A fundamental bottleneck in Ethereum's scalability is that every validator must re-execute every transaction. Simply increasing the block gas limit would raise hardware requirements for everyone, risking centralization. To scale safely, we need a new approach.
Currently, all validators execute all transactions to verify a block's validity. This redundant computation is secure but creates a ceiling for network throughput. It's the primary reason gas fees can become prohibitively high during peak demand.
zkEVMs shift this paradigm. Instead of all validators re-executing, a single specialized actor (a prover) executes the block and generates a short, cryptographic proof of its correctness. Verifying this proof is orders of magnitude cheaper than full re-execution, allowing Ethereum to safely raise the gas limit.
Often called a "Type 1" zkEVM, this ensures zero friction for existing applications, developers, and tooling—no modifications required.
By safely increasing the block gas limit, zkEVMs expand network capacity, reducing congestion and making gas fees more stable and affordable.
Validators only perform lightweight proof verification, lowering hardware requirements. This keeps the barrier to entry low, protecting the diversity of the validator set.
Proof verification is fast and constant-time, regardless of block complexity. This reduces the risk of missed attestations, making block confirmations more reliable.
Bringing zkEVMs to L1 is a multi-faceted effort. Our work is organized into three core workstreams, with parallel progress on client implementations.
The core challenge is generating a proof for a full Ethereum block within the 12-second slot time.
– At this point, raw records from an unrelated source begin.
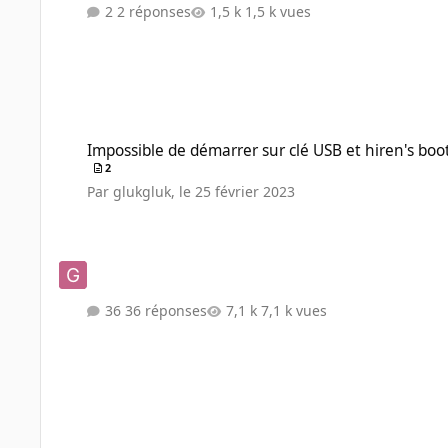
2 réponses
1,5 k vues
Impossible de démarrer sur clé USB et hiren's boot cd
Impossible de démarrer sur clé USB et hiren's boo
2
Par
glukgluk
,
le 25 février 2023
36 réponses
7,1 k vues
Audio 5.1 impossible[solved]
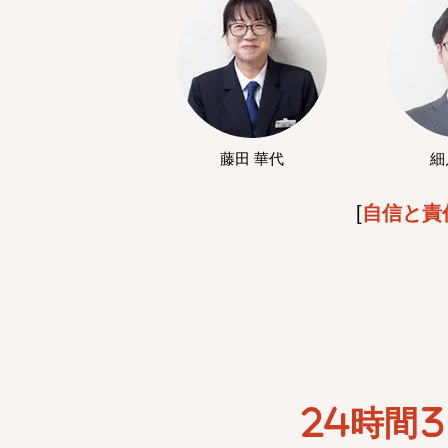
藤田 華代
細
[
自信と責
24時間3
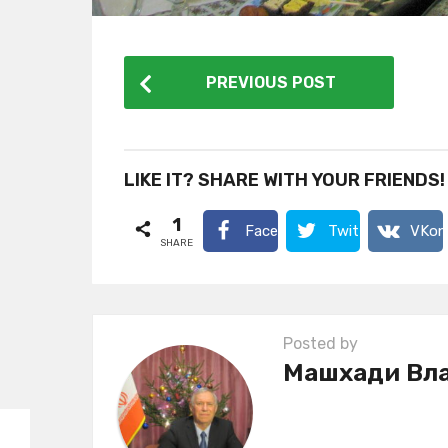
P
PREVIOUS POST
o
s
t
LIKE IT? SHARE WITH YOUR FRIENDS!
P
1
a
Facebook
Twitter
VKon
SHARE
g
i
n
Posted by
a
Машхади Вл
t
i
Our work focuses on prover performance, parallelization, and hardware acceleration to meet this latency target.
We are designing how zkEVMs will integrate into Ethereum's execution and consensus layers. This involves standardizing interfaces and defining the protocol changes for clients to request and verify proofs.
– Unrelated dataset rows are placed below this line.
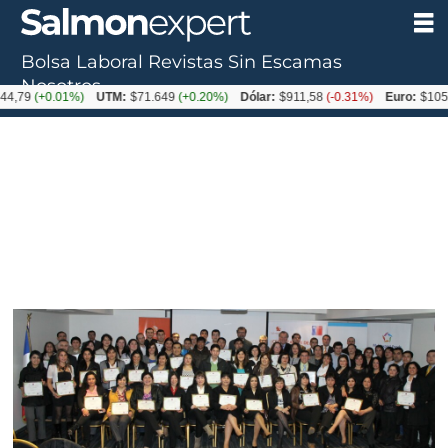
Bolsa Laboral
Revistas
Sin Escamas
Nosotros
+0.01%)
UTM:
$71.649
(+0.20%)
Dólar:
$911,58
(-0.31%)
Euro:
$1053,36
(-0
A robust protocol requires sound incentives. We are researching models for prover markets, censorship resistance, and aligning builder and prover incentives to ensure network liveness and security.
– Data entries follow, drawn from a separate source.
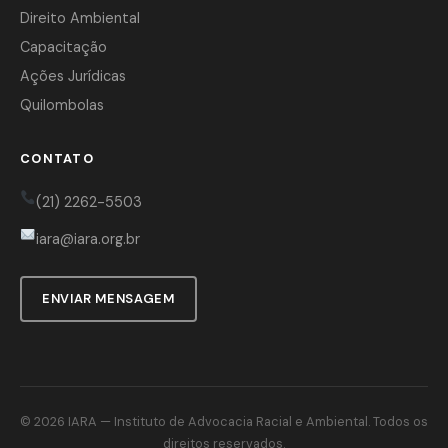
Direito Ambiental
Capacitação
Ações Jurídicas
Quilombolas
CONTATO
(21) 2262-5503
iara@iara.org.br
ENVIAR MENSAGEM
© 2026
IARA
— Instituto de Advocacia Racial e Ambiental. Todos os
direitos reservados.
Evaluating core zkEVM implementations based on criteria required for a secure and sustainable mainnet deployment.
General readiness status of Ethereum clients for ZKVM integration. Individual zkVM-specific client readiness is shown in the zkVM Tracker.
Progress is measured against specific milestones for each client type
For a complete technical overview, our book provides a top-down exploration of zkEVMs. It covers everything from the high-level architecture to the deep cryptographic principles of ZK-VM internals.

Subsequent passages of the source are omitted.